_Task brief_
Restate word for word the lines in the listing below, starting at the line containing "शिक्षण पेशामाथि जनताको" and ending at the line containing "गरेको घोषणा गरे", both included; leave out the rest.

_Source material_
- Opening Delimiter -
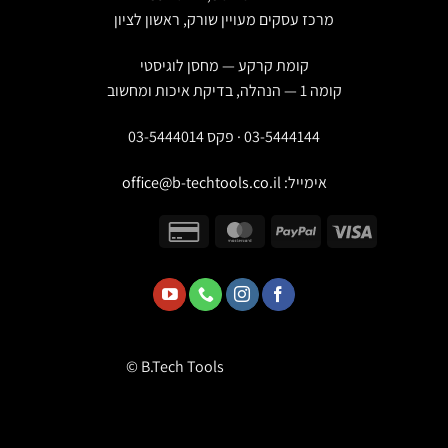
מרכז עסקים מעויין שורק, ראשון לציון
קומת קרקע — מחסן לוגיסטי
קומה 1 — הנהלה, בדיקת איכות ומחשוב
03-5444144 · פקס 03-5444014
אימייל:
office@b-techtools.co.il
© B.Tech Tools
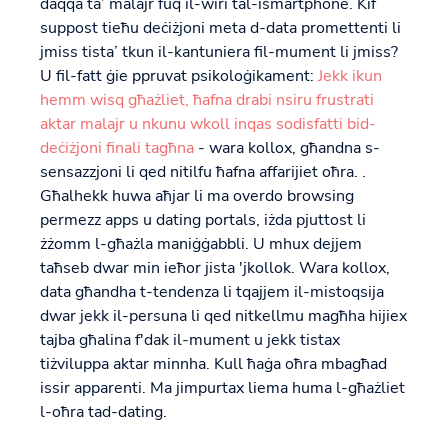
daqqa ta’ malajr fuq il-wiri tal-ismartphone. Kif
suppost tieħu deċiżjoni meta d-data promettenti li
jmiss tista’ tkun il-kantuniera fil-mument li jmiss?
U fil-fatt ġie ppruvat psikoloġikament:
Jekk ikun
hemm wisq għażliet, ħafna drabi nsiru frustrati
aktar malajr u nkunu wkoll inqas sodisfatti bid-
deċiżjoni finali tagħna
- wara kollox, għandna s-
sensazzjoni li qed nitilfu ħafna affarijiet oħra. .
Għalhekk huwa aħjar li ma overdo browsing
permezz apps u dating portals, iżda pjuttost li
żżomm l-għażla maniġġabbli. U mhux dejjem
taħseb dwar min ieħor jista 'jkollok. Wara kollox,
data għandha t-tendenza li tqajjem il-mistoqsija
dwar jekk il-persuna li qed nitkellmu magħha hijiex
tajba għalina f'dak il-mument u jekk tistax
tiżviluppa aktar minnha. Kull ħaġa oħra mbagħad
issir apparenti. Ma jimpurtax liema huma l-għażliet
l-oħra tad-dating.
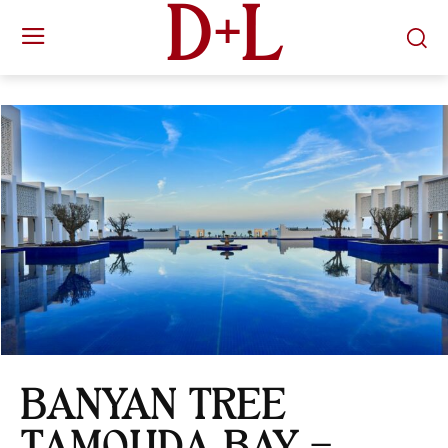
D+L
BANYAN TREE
- Closing Delimiter -
- Opening Delimiter -
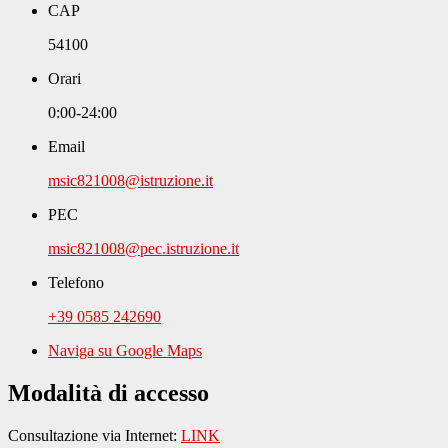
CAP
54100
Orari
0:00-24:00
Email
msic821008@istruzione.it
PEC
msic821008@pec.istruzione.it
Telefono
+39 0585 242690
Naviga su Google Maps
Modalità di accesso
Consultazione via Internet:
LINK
- Closing Delimiter -
- Opening Delimiter -
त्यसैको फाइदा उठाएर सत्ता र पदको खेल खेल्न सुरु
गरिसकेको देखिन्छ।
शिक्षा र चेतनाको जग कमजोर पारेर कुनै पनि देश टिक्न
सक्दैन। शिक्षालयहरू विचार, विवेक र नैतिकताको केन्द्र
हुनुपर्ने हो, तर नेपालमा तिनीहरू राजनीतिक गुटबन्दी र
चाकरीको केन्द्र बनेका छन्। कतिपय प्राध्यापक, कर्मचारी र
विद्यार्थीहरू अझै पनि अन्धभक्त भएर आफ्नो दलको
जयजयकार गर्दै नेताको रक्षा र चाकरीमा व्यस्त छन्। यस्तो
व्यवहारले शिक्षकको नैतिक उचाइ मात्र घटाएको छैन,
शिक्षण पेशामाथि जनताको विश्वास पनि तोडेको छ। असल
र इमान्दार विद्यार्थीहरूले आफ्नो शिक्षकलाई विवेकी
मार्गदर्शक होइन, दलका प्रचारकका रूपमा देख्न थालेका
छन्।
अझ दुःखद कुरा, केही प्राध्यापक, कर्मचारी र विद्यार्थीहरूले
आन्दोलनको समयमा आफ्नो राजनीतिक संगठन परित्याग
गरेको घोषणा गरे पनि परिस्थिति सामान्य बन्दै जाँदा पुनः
- Closing Delimiter -
_Written answer_
शिक्षण पेशामाथि जनताको विश्वास पनि तोडेको छ। असल
र इमान्दार विद्यार्थीहरूले आफ्नो शिक्षकलाई विवेकी
मार्गदर्शक होइन, दलका प्रचारकका रूपमा देख्न थालेका
छन्।
अझ दुःखद कुरा, केही प्राध्यापक, कर्मचारी र विद्यार्थीहरूले
आन्दोलनको समयमा आफ्नो राजनीतिक संगठन परित्याग
गरेको घोषणा गरे पनि परिस्थिति सामान्य बन्दै जाँदा पुनः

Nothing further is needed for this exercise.